BROCCOLI RABE (some call this Italian Bitter Broccoli)
2 Bunches Broccoli, washed well and cut. Cut the flower and the first leaf and stem, then cut the next node of the stem with the next leaf and so on to the bottom. If the stem is hard and white inside at the bottom, discard it and keep the bottom leaves (if they are not yellow). If the inside of the bottom of the stem is not white, one can peel it and include it with the rest.

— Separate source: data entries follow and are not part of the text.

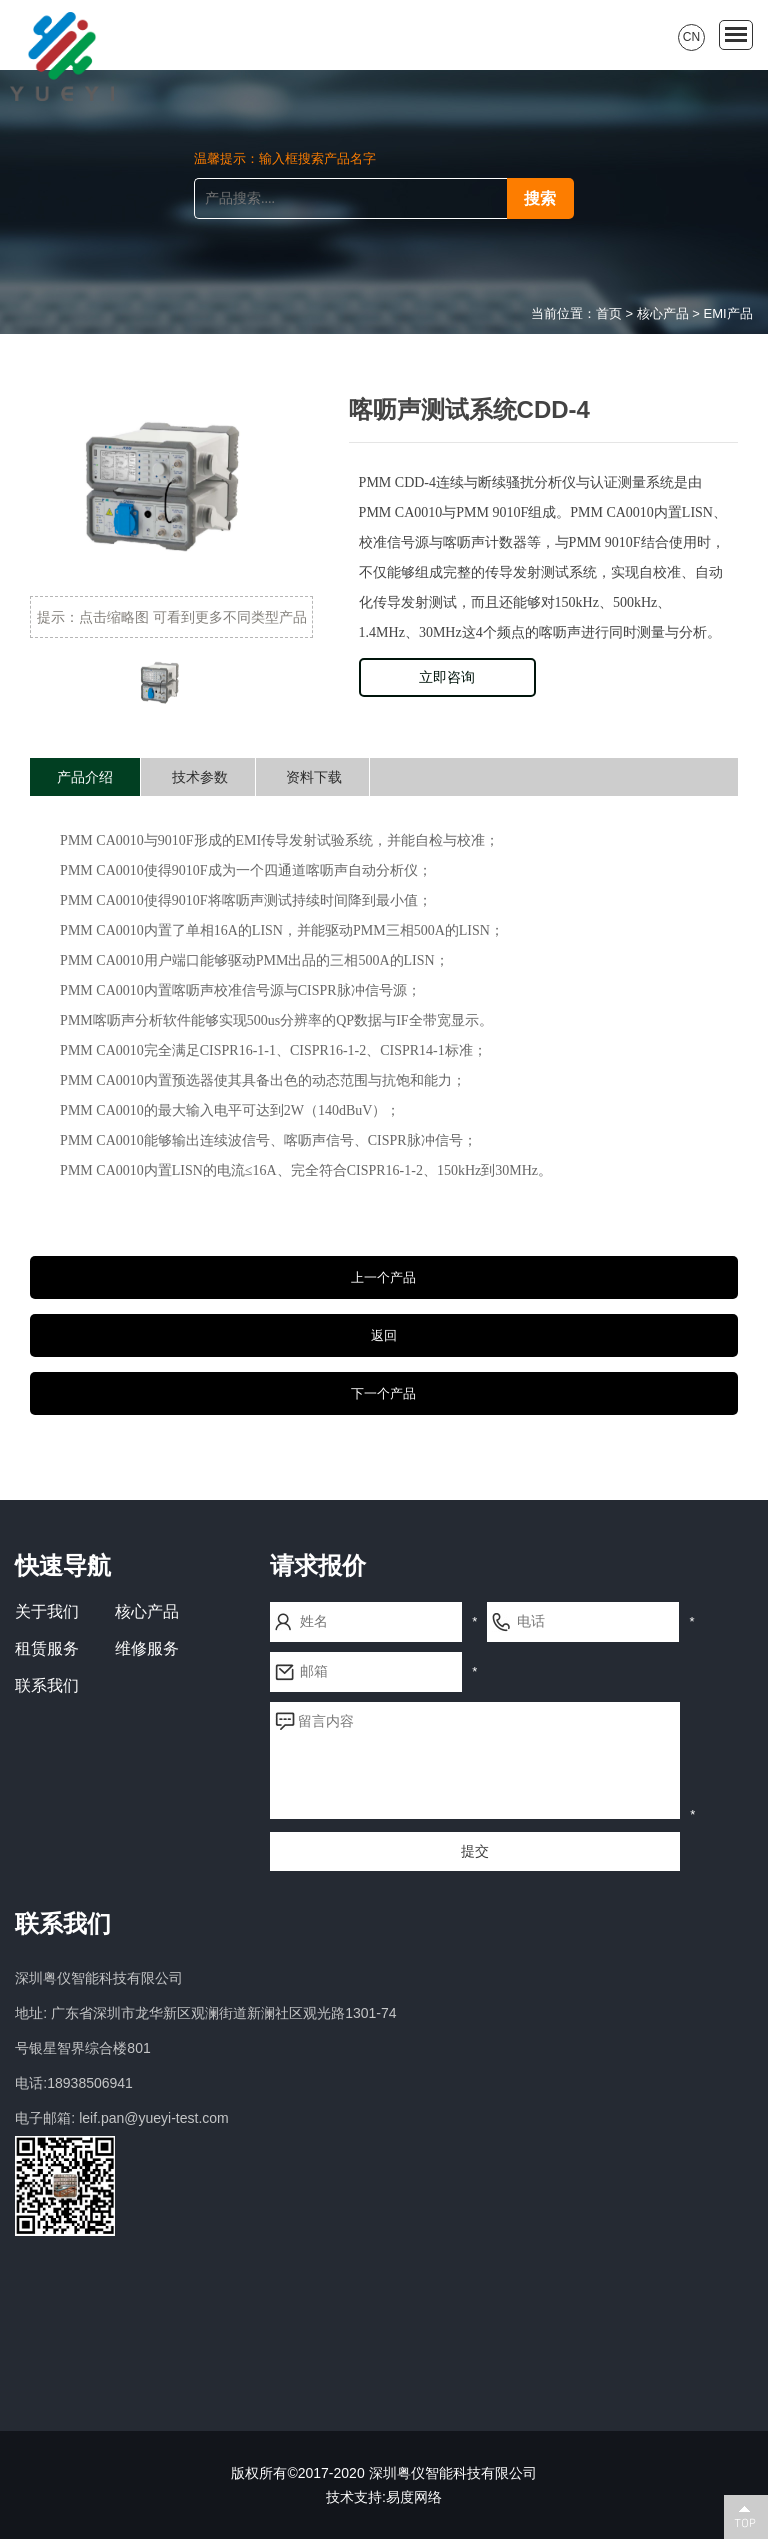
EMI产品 (728, 313)
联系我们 (47, 1685)
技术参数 (200, 777)
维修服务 (147, 1648)
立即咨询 (447, 677)
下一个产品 (383, 1393)
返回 (384, 1335)
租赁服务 (47, 1648)
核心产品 (663, 313)
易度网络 (414, 2497)
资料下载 (314, 777)
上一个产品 (383, 1277)
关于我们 (47, 1611)
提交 (475, 1851)
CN (691, 37)
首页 (609, 313)
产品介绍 (85, 777)
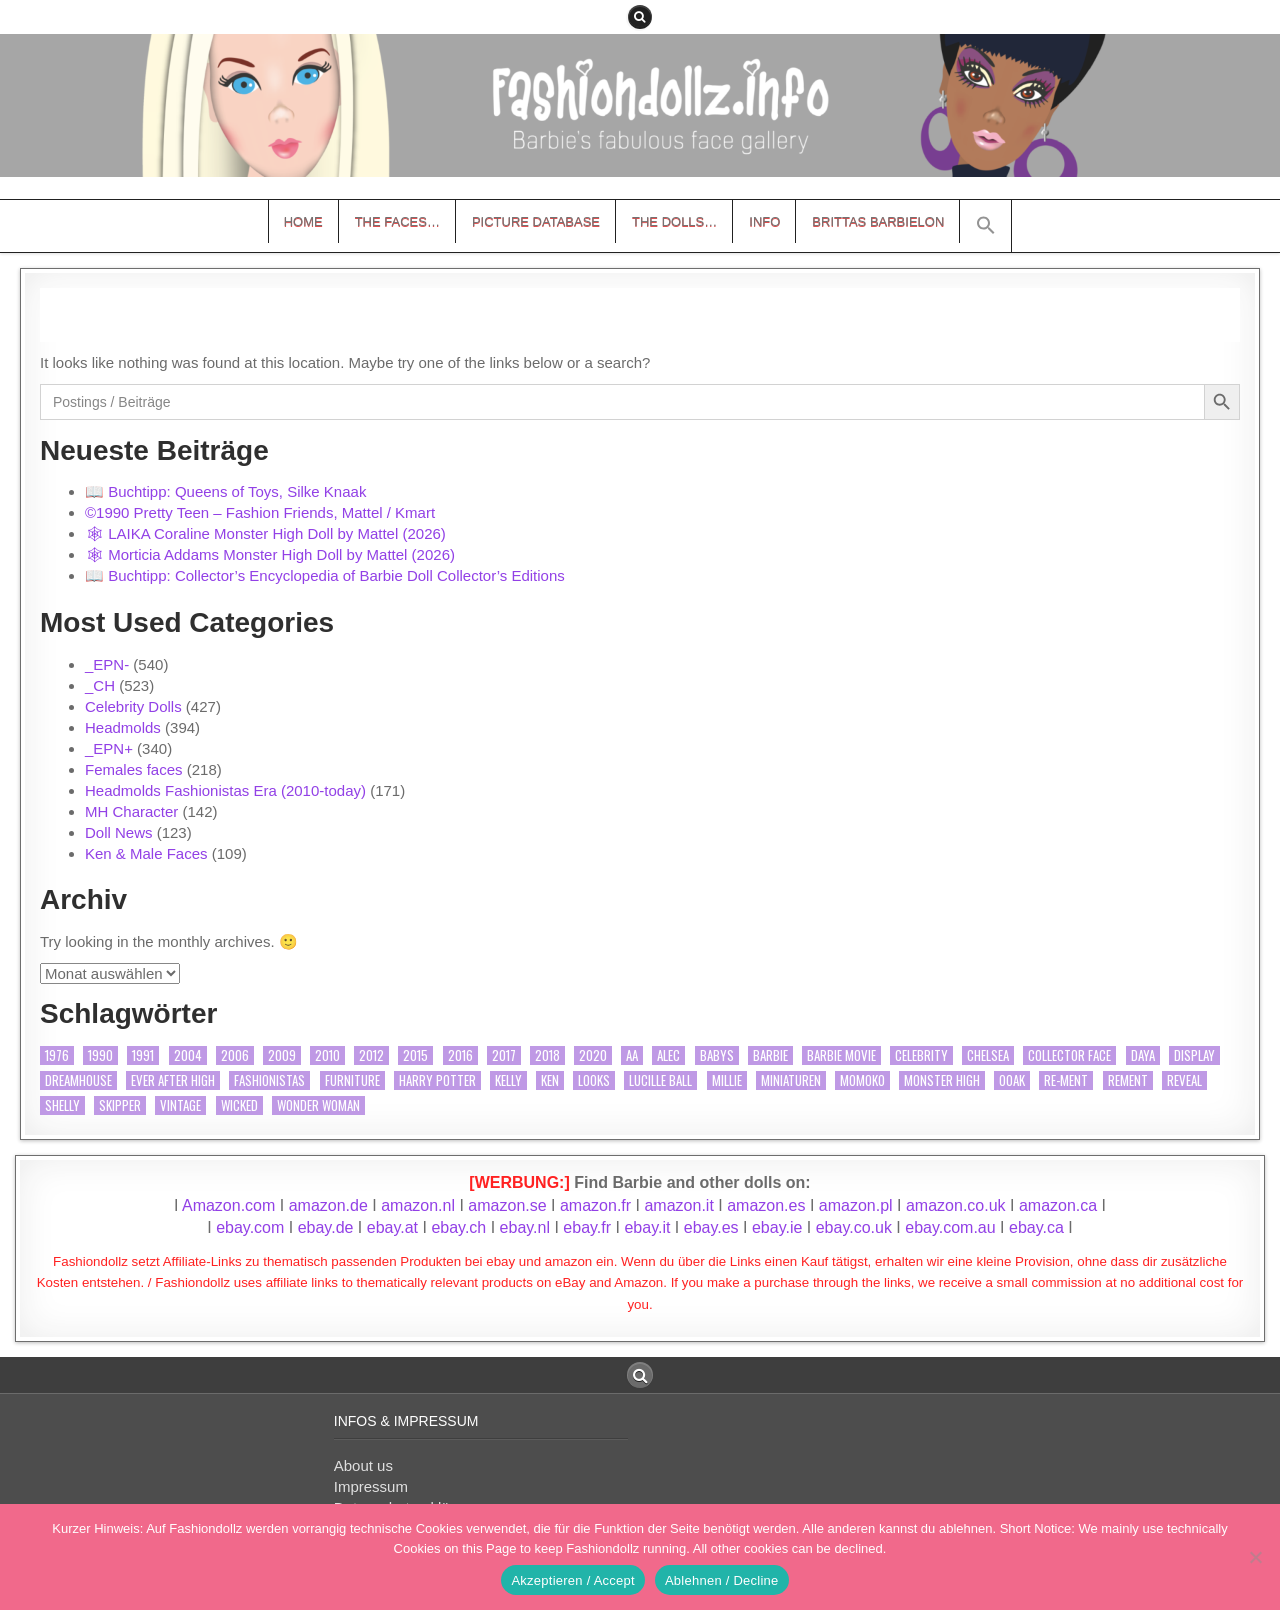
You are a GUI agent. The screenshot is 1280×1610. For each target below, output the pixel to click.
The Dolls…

1 Tbsp. Extra Virgin Olive Oil
1 Clove Garlic, pressed with the thumb until it just gives a little, but doesn’t break the skin. Leave the skin on.
1 pinch Salt
Heat iron skillet to high temperature. Add Oil and Garlic and simmer until the Garlic is blonde. Work it around so it doesn’t burn and cooks evenly (about 1 minute). Add Broccoli, stir well into oil and reduce heat to medium – medium low. Simmer until tender and bright in color. Add salt, stir again lightly and serve.
1 Butternut Squash
Preheat oven to 350 Fahrenheit Cut Squash in half lengthwise. Remove seeds and place in baking pan, cut side down. Bake for ½ hour, or until it feels soft when pressing with a finger (we call Rosanna fire-fingers). Turn Squash right side up and sprinkle with a little Soy Sauce. Not too much! Return to oven, this time cut side up, and bake another 5 minutes. Serve.
ROSANNA and JAMES
| PONDERINGS forwarded by our dear friend,
“A human being is a part of the whole, called by us Universe, a part limited in time and space. He experiences himself, his thoughts and feelings as something separated from the rest – a kind of optical delusion of his consciousness. This delusion is a kind of prison, restricting us to our personal desires and to affection for a few persons nearest to us. Our task must be to free from this prison by widening our circle of compassion to embrace all living creatures and the whole nature in its beauty.”